HOW TO COMPLETE THIS TASK.
Pick each line containing the word "Yucatán" out of the data below.
======== THE RECORDS
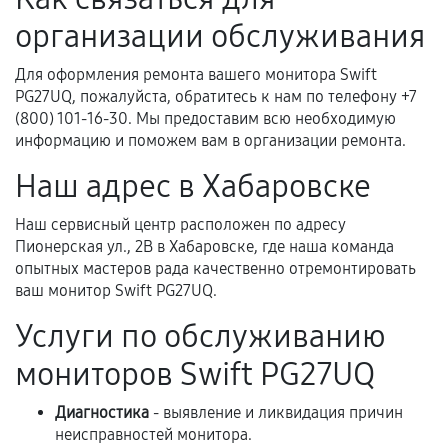
фиксируются в документах.
организации обслуживания
Для оформления ремонта вашего монитора Swift
Когда гарантия не действует
PG27UQ, пожалуйста, обратитесь к нам по телефону +7
(800) 101-16-30. Мы предоставим всю необходимую
Нарушение правил эксплуатации,
информацию и поможем вам в организации ремонта.
механические повреждения, попадание влаги,
Наш адрес в Хабаровске
перегрев, коррозия.
Самостоятельный ремонт или вмешательство
Наш сервисный центр расположен по адресу
третьих лиц.
Пионерская ул., 2В в Хабаровске, где наша команда
опытных мастеров рада качественно отремонтировать
Естественный износ деталей, если иное не
ваш монитор Swift PG27UQ.
предусмотрено отдельно.
Услуги по обслуживанию
Обращение после окончания гарантийного
срока.
мониторов Swift PG27UQ
Программные сбои, если это не указано в
Диагностика
- выявление и ликвидация причин
отдельных условиях.
неисправностей монитора.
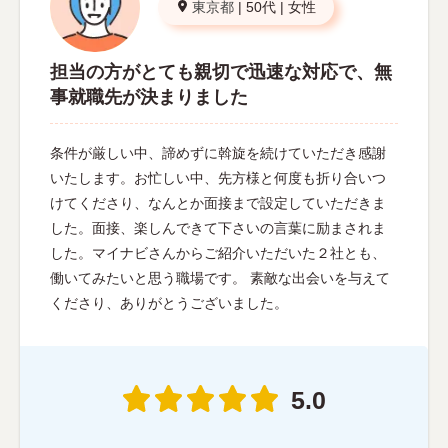
東京都
|
50代
|
女性
担当の方がとても親切で迅速な対応で、無
事就職先が決まりました
条件が厳しい中、諦めずに斡旋を続けていただき感謝
いたします。お忙しい中、先方様と何度も折り合いつ
けてくださり、なんとか面接まで設定していただきま
した。面接、楽しんできて下さいの言葉に励まされま
した。マイナビさんからご紹介いただいた２社とも、
働いてみたいと思う職場です。 素敵な出会いを与えて
くださり、ありがとうございました。
5.0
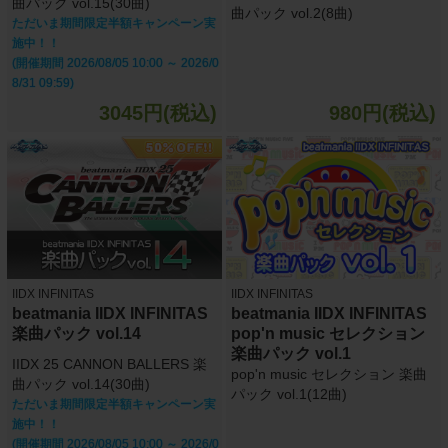
曲パック vol.15(30曲)
曲パック vol.2(8曲)
ただいま期間限定半額キャンペーン実
施中！！
(開催期間 2026/08/05 10:00 ～ 2026/0
8/31 09:59)
3045円(税込)
980円(税込)
IIDX INFINITAS
IIDX INFINITAS
beatmania IIDX INFINITAS
beatmania IIDX INFINITAS
楽曲パック vol.14
pop'n music セレクション
楽曲パック vol.1
IIDX 25 CANNON BALLERS 楽
pop'n music セレクション 楽曲
曲パック vol.14(30曲)
パック vol.1(12曲)
ただいま期間限定半額キャンペーン実
施中！！
(開催期間 2026/08/05 10:00 ～ 2026/0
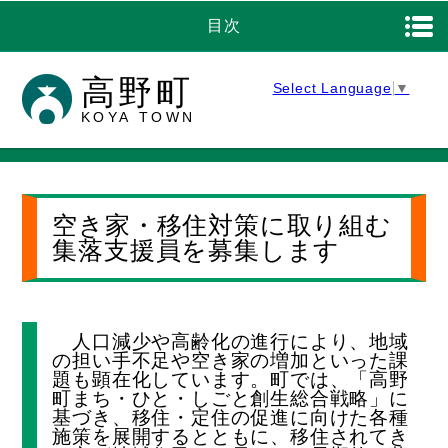
目次
高野町
Select Language
▼
KOYA TOWN
空き家・移住対策に取り組む
集落支援員を募集します
人口減少や高齢化の進行により、地域
の担い手不足や空き家の増加といった課
題も顕在化しています。町では、「高野
町まち・ひと・しごと創生総合戦略」に
基づき、移住・定住の促進に向けた各種
施策を展開するとともに、移住されてき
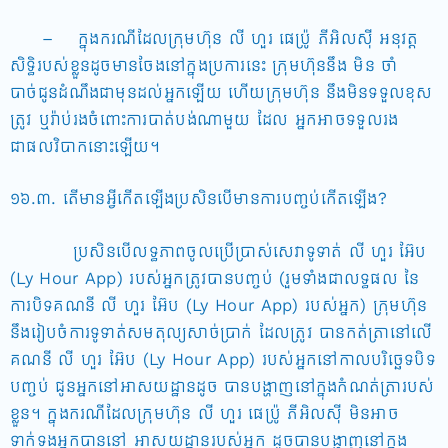
– ក្នុងករណីដែលក្រុមហ៊ុន លី ហួរ ផេប៉្រូ ភីអិលស៊ី អនុវត្ត
សិទ្ធិរបស់ខ្លួនដូចមានចែងនៅក្នុងប្រការនេះ ក្រុមហ៊ុននឹង មិន ចាំ
បាច់ជូនដំណឹងជាមុនដល់អ្នកឡើយ ហើយក្រុមហ៊ុន នឹងមិនទទួលខុស
ត្រូវ ឬរ៉ាប់រងចំពោះការបាត់បង់ណាមួយ ដែល អ្នកអាចទទួលរង
ជាផលវិបាកនោះឡើយ។
១៦.៣. តើមានអ្វីកើតឡើងប្រសិនបើមានការបញ្ចប់កើតឡើង?
ប្រសិនបើលទ្ធភាពចូលប្រើប្រាស់សេវាទូទាត់ លី ហួរ អ៊ែប
(Ly Hour App) របស់អ្នកត្រូវបានបញ្ចប់ (រួមទាំងជាលទ្ធផល នៃ
ការបិទគណនី លី ហួរ អ៊ែប (Ly Hour App) របស់អ្នក) ក្រុមហ៊ុន
នឹងរៀបចំការទូទាត់សមតុល្យសាច់ប្រាក់ ដែលត្រូវ បានកត់ត្រានៅលើ
គណនី លី ហួរ អ៊ែប (Ly Hour App) របស់អ្នកនៅកាលបរិច្ឆេទបិទ
បញ្ចប់ ជូនអ្នកនៅអាសយដ្ឋានដូច បានបង្ហាញនៅក្នុងកំណត់ត្រារបស់
ខ្លួន។ ក្នុងករណីដែលក្រុមហ៊ុន លី ហួរ ផេប៉្រូ ភីអិលស៊ី មិនអាច
ទាក់ទងអ្នកបាននៅ អាសយដ្ឋានរបស់អ្នក ដូចបានបង្ហាញនៅក្នុង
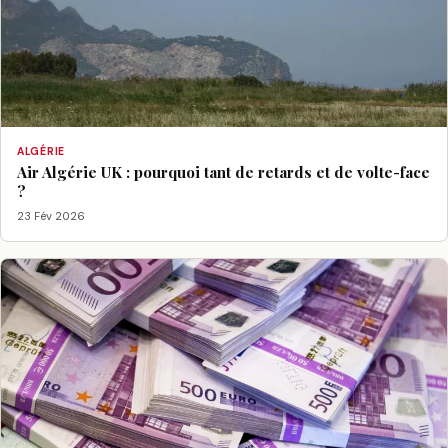
ALGÉRIE
Air Algérie UK : pourquoi tant de retards et de volte-face
?
23 Fév 2026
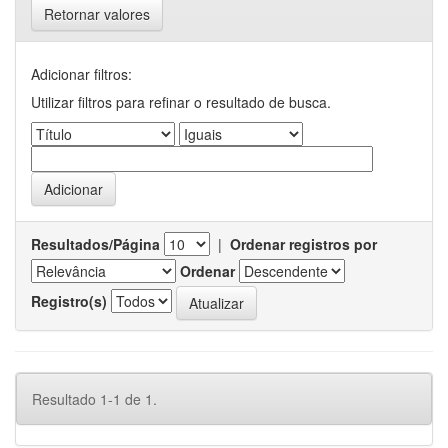
Retornar valores
Adicionar filtros:
Utilizar filtros para refinar o resultado de busca.
Resultados/Página
|
Ordenar registros por
Ordenar
Registro(s)
Resultado 1-1 de 1.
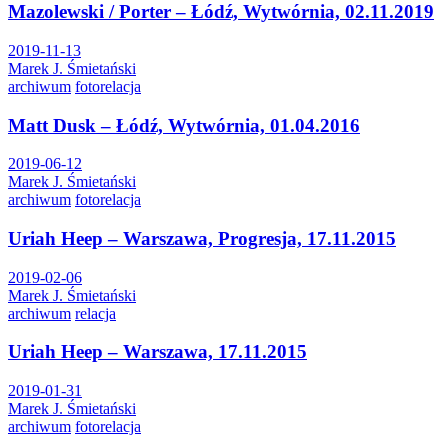
Mazolewski / Porter – Łódź, Wytwórnia, 02.11.2019
2019-11-13
Marek J. Śmietański
archiwum
fotorelacja
Matt Dusk – Łódź, Wytwórnia, 01.04.2016
2019-06-12
Marek J. Śmietański
archiwum
fotorelacja
Uriah Heep – Warszawa, Progresja, 17.11.2015
2019-02-06
Marek J. Śmietański
archiwum
relacja
Uriah Heep – Warszawa, 17.11.2015
2019-01-31
Marek J. Śmietański
archiwum
fotorelacja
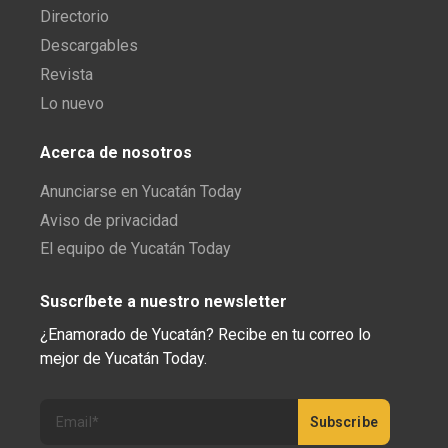
Directorio
Descargables
Revista
Lo nuevo
Acerca de nosotros
Anunciarse en Yucatán Today
Aviso de privacidad
El equipo de Yucatán Today
Suscríbete a nuestro newsletter
¿Enamorado de Yucatán? Recibe en tu correo lo
mejor de Yucatán Today.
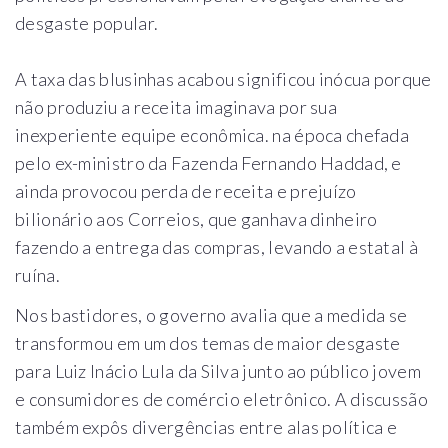
desgaste popular.
A taxa das blusinhas acabou significou inócua porque
não produziu a receita imaginava por sua
inexperiente equipe econômica. na época chefada
pelo ex-ministro da Fazenda Fernando Haddad, e
ainda provocou perda de receita e prejuízo
bilionário aos Correios, que ganhava dinheiro
fazendo a entrega das compras, levando a estatal à
ruína.
Nos bastidores, o governo avalia que a medida se
transformou em um dos temas de maior desgaste
para Luiz Inácio Lula da Silva junto ao público jovem
e consumidores de comércio eletrônico. A discussão
também expôs divergências entre alas política e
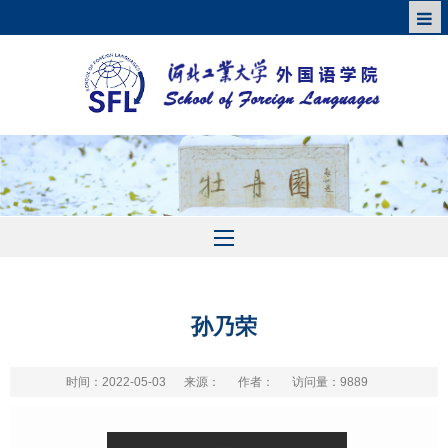
孙乃荣
时间：2022-05-03
来源：
作者：
访问量：
9889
================
EXERCISE RESPONSE.
Anunciarse en Yucatán Today
El equipo de Yucatán Today
¿Enamorado de Yucatán? Recibe en tu correo lo
mejor de Yucatán Today.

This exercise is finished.